- Work task:
Your output should reproduce each entry exactly, with none of its pictures.

- The input:
******************************

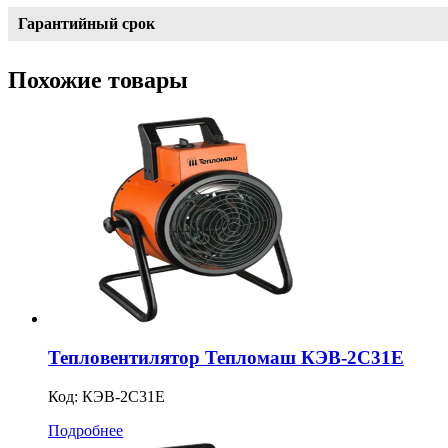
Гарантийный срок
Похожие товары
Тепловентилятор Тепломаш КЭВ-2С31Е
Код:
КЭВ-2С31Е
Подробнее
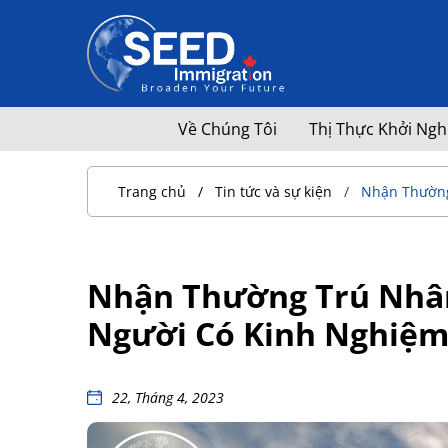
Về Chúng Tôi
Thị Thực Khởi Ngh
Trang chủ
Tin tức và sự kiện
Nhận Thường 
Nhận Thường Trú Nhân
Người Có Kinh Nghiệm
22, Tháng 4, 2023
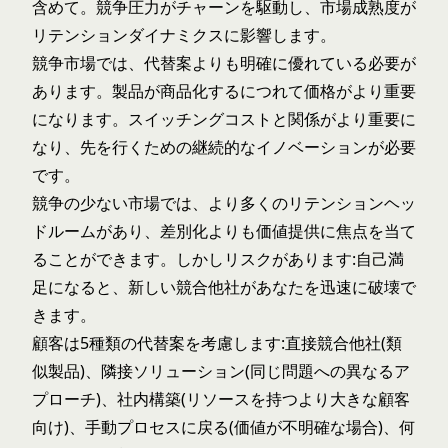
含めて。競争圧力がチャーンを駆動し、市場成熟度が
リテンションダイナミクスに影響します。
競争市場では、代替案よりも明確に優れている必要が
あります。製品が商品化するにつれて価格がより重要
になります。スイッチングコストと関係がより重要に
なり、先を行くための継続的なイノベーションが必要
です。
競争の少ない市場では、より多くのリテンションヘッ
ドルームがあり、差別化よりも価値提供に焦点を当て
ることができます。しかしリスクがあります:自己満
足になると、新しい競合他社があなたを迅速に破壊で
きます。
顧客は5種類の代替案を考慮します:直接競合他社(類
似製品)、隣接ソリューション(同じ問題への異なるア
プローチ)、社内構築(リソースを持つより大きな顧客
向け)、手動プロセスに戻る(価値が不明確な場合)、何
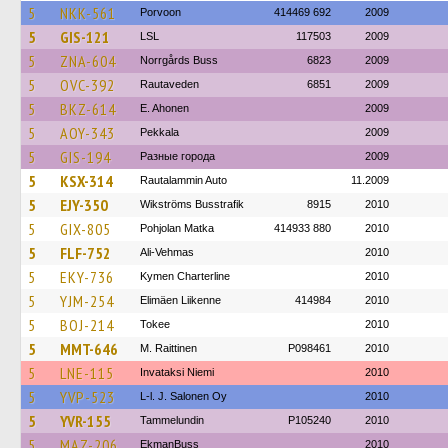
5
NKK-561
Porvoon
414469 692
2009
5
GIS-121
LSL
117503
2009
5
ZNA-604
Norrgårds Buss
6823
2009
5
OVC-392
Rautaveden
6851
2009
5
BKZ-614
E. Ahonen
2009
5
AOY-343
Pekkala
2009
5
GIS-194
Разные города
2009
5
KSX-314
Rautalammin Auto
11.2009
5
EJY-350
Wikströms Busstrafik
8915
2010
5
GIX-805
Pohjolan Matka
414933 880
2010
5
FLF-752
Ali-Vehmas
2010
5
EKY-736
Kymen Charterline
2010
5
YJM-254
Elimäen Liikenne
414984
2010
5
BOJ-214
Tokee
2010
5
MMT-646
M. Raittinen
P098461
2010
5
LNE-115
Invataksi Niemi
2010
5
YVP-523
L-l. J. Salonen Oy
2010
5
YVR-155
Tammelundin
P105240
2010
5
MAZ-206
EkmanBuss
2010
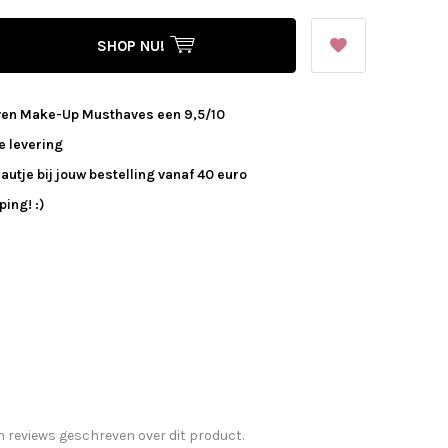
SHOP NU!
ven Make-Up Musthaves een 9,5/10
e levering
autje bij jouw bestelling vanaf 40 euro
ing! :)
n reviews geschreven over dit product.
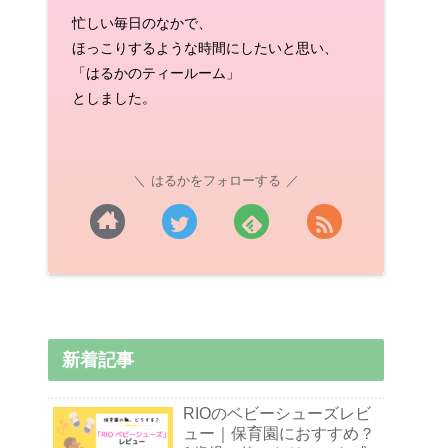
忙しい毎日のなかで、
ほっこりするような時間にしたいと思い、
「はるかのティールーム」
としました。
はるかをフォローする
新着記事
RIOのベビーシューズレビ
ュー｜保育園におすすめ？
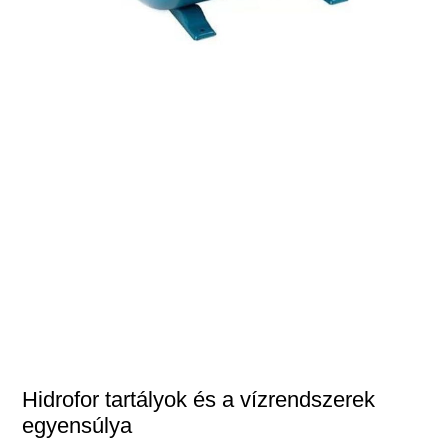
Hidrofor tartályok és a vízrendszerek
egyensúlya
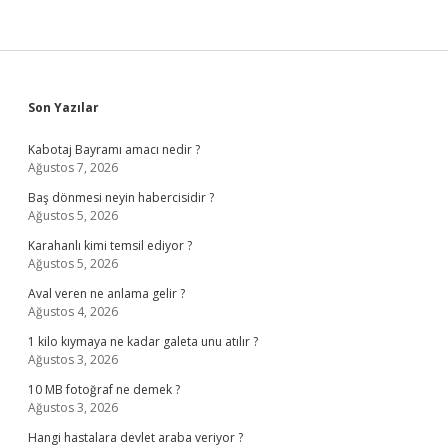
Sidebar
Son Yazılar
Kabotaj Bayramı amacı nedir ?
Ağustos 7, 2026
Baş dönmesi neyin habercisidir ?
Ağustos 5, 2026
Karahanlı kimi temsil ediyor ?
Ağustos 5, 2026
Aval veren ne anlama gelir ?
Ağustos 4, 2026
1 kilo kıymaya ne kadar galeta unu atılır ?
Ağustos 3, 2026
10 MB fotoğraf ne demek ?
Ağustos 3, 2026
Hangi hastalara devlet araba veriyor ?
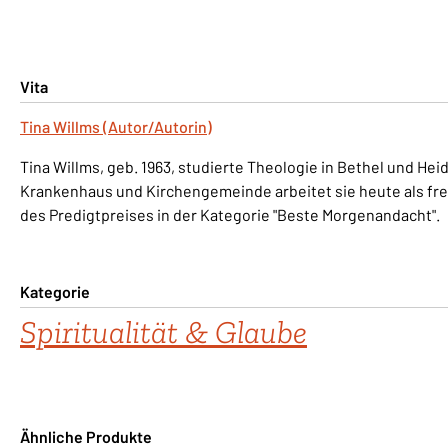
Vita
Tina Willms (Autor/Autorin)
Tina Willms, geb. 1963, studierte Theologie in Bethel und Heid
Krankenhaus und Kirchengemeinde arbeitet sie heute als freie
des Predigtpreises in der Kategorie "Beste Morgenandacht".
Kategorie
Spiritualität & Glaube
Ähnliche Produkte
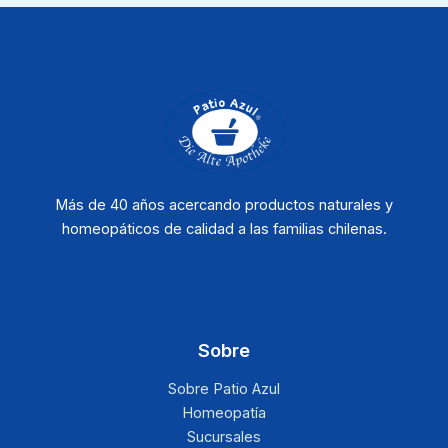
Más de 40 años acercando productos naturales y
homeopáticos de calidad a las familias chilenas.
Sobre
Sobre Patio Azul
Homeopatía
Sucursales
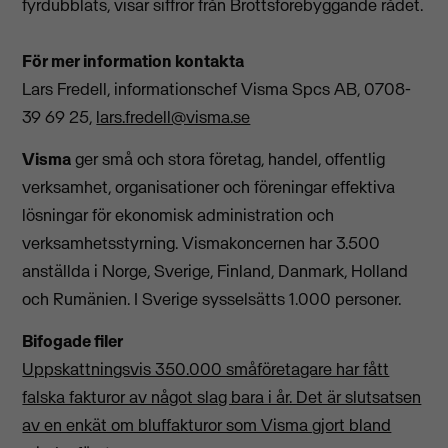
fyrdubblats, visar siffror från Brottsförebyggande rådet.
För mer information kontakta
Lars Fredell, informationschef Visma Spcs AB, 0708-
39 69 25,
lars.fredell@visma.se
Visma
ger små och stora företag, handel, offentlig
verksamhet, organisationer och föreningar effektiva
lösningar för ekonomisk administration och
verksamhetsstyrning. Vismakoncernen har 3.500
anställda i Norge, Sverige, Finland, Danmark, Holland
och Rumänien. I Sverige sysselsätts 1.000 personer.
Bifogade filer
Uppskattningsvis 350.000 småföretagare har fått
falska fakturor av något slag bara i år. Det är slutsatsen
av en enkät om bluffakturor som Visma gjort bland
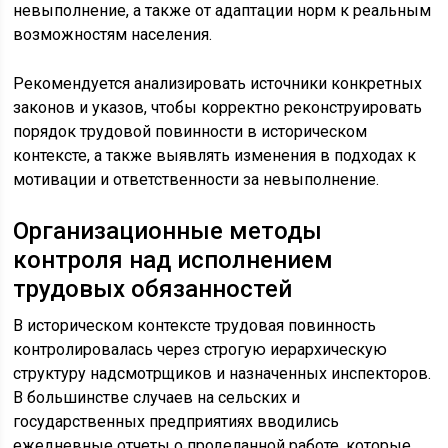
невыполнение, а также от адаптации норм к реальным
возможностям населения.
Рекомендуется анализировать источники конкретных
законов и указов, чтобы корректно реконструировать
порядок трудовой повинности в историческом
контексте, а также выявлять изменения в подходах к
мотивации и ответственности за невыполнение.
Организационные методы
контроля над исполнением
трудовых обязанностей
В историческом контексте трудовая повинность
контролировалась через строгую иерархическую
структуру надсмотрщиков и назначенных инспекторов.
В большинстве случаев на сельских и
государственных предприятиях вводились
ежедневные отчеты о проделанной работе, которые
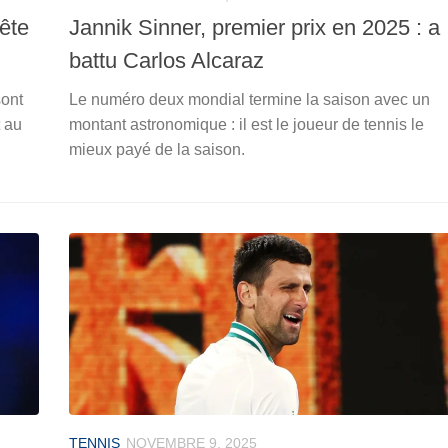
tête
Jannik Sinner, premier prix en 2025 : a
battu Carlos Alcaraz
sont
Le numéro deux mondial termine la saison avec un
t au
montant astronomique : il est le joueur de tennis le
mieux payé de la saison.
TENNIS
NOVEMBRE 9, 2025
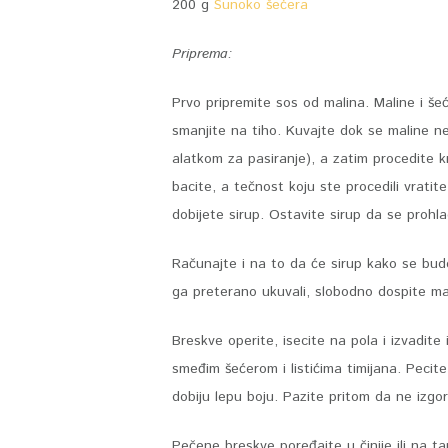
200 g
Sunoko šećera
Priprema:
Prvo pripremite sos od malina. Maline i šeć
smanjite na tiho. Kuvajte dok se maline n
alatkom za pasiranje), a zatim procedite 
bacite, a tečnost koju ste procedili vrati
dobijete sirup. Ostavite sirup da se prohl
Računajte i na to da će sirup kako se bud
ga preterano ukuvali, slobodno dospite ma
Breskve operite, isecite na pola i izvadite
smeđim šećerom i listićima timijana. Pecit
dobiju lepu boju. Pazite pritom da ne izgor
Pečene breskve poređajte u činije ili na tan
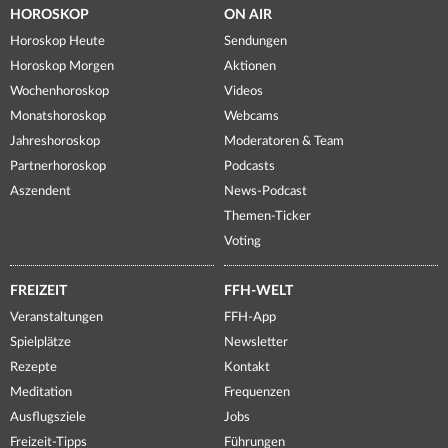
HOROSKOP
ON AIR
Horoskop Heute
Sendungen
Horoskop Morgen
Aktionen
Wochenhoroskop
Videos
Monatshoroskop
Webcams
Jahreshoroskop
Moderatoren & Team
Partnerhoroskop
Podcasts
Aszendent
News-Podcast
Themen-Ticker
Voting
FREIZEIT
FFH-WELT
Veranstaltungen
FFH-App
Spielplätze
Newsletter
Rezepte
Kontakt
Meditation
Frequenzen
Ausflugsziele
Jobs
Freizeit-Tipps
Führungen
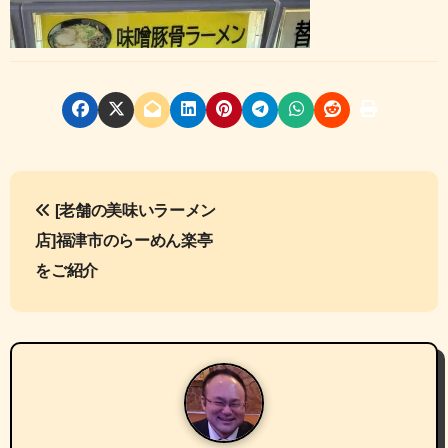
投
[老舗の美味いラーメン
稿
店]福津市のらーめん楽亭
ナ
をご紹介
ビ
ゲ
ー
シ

******************************

- Solution for this exercise:
Гарантийный срок
Похожие товары
Тепловентилятор Тепломаш КЭВ-2С31Е
Код:
КЭВ-2С31Е
Подробнее
Về Chúng Tôi
Thị Thực Khởi Ngh
Trang chủ
Tin tức và sự kiện
Nhận Thường 
Nhận Thường Trú Nhân
Người Có Kinh Nghiệm
22, Tháng 4, 2023
含めて。競争圧力がチャーンを駆動し、市場成熟度が
リテンションダイナミクスに影響します。
競争市場では、代替案よりも明確に優れている必要が
あります。製品が商品化するにつれて価格がより重要
になります。スイッチングコストと関係がより重要に
なり、先を行くための継続的なイノベーションが必要
です。
競争の少ない市場では、より多くのリテンションヘッ
ドルームがあり、差別化よりも価値提供に焦点を当て
ることができます。しかしリスクがあります:自己満
足になると、新しい競合他社があなたを迅速に破壊で
きます。
顧客は5種類の代替案を考慮します:直接競合他社(類
似製品)、隣接ソリューション(同じ問題への異なるア
プローチ)、社内構築(リソースを持つより大きな顧客
向け)、手動プロセスに戻る(価値が不明確な場合)、何
5
NKK-561
Porvoon
414469 692
2009
5
GIS-121
LSL
117503
2009
5
ZNA-604
Norrgårds Buss
6823
2009
5
OVC-392
Rautaveden
6851
2009
5
BKZ-614
E. Ahonen
2009
5
AOY-343
Pekkala
2009
5
GIS-194
Разные города
2009
5
KSX-314
Rautalammin Auto
11.2009
5
EJY-350
Wikströms Busstrafik
8915
2010
5
GIX-805
Pohjolan Matka
414933 880
2010
5
FLF-752
Ali-Vehmas
2010
5
EKY-736
Kymen Charterline
2010
5
YJM-254
Elimäen Liikenne
414984
2010
5
BOJ-214
Tokee
2010
5
MMT-646
M. Raittinen
P098461
2010
5
LNE-115
Invataksi Niemi
2010
5
YVP-523
L-l. J. Salonen Oy
2010
5
YVR-155
Tammelundin
P105240
2010
5
MAZ-206
EkmanBuss
2010
SHOP NU!
ven Make-Up Musthaves een 9,5/10
e levering
autje bij jouw bestelling vanaf 40 euro
ing! :)
n reviews geschreven over dit product.
忙しい毎日のなかで、
ほっこりするような時間にしたいと思い、
「はるかのティールーム」
としました。
はるかをフォローする
新着記事
RIOのベビーシューズレビ
ュー｜保育園におすすめ？
Hidrofor tartályok és a vízrendszerek
egyensúlya
Sidebar
Son Yazılar
Kabotaj Bayramı amacı nedir ?
Ağustos 7, 2026
Baş dönmesi neyin habercisidir ?
Ağustos 5, 2026
Karahanlı kimi temsil ediyor ?
Ağustos 5, 2026
Aval veren ne anlama gelir ?
Ağustos 4, 2026
1 kilo kıymaya ne kadar galeta unu atılır ?
Ağustos 3, 2026
10 MB fotoğraf ne demek ?
Ağustos 3, 2026
Hangi hastalara devlet araba veriyor ?
Vita
Tina Willms (Autor/Autorin)
Tina Willms, geb. 1963, studierte Theologie in Bethel und Heid
Krankenhaus und Kirchengemeinde arbeitet sie heute als freie
des Predigtpreises in der Kategorie "Beste Morgenandacht".
Kategorie
Spiritualität & Glaube
Ähnliche Produkte
Más de 40 años acercando productos naturales y
homeopáticos de calidad a las familias chilenas.
Sobre
Sobre Patio Azul
Homeopatía
Sucursales
fyrdubblats, visar siffror från Brottsförebyggande rådet.
För mer information kontakta
Lars Fredell, informationschef Visma Spcs AB, 0708-
39 69 25,
lars.fredell@visma.se
Visma
ger små och stora företag, handel, offentlig
verksamhet, organisationer och föreningar effektiva
lösningar för ekonomisk administration och
verksamhetsstyrning. Vismakoncernen har 3.500
anställda i Norge, Sverige, Finland, Danmark, Holland
och Rumänien. I Sverige sysselsätts 1.000 personer.
Bifogade filer
Uppskattningsvis 350.000 småföretagare har fått
falska fakturor av något slag bara i år. Det är slutsatsen
av en enkät om bluffakturor som Visma gjort bland
невыполнение, а также от адаптации норм к реальным
возможностям населения.
Рекомендуется анализировать источники конкретных
законов и указов, чтобы корректно реконструировать
порядок трудовой повинности в историческом
контексте, а также выявлять изменения в подходах к
мотивации и ответственности за невыполнение.
Организационные методы
контроля над исполнением
трудовых обязанностей
В историческом контексте трудовая повинность
контролировалась через строгую иерархическую
структуру надсмотрщиков и назначенных инспекторов.
В большинстве случаев на сельских и
государственных предприятиях вводились
ежедневные отчеты о проделанной работе, которые
tête
Jannik Sinner, premier prix en 2025 : a
battu Carlos Alcaraz
sont
Le numéro deux mondial termine la saison avec un
t au
montant astronomique : il est le joueur de tennis le
mieux payé de la saison.
TENNIS
NOVEMBRE 9, 2025
200 g
Sunoko šećera
Priprema:
Prvo pripremite sos od malina. Maline i šeć
smanjite na tiho. Kuvajte dok se maline n
alatkom za pasiranje), a zatim procedite 
bacite, a tečnost koju ste procedili vrati
dobijete sirup. Ostavite sirup da se prohl
Računajte i na to da će sirup kako se bud
ga preterano ukuvali, slobodno dospite ma
Breskve operite, isecite na pola i izvadite
smeđim šećerom i listićima timijana. Pecit
dobiju lepu boju. Pazite pritom da ne izgor
Pečene breskve poređajte u činije ili na tan
HOROSKOP
ON AIR
Horoskop Heute
Sendungen
Horoskop Morgen
Aktionen
Wochenhoroskop
Videos
Monatshoroskop
Webcams
Jahreshoroskop
Moderatoren & Team
Partnerhoroskop
Podcasts
Aszendent
News-Podcast
Themen-Ticker
Voting
FREIZEIT
FFH-WELT
Veranstaltungen
FFH-App
Spielplätze
Newsletter
Rezepte
Kontakt
Meditation
Frequenzen
Ausflugsziele
Jobs
Freizeit-Tipps
Führungen
投
[老舗の美味いラーメン
稿
店]福津市のらーめん楽亭
ナ
をご紹介
ビ
ゲ
ー
シ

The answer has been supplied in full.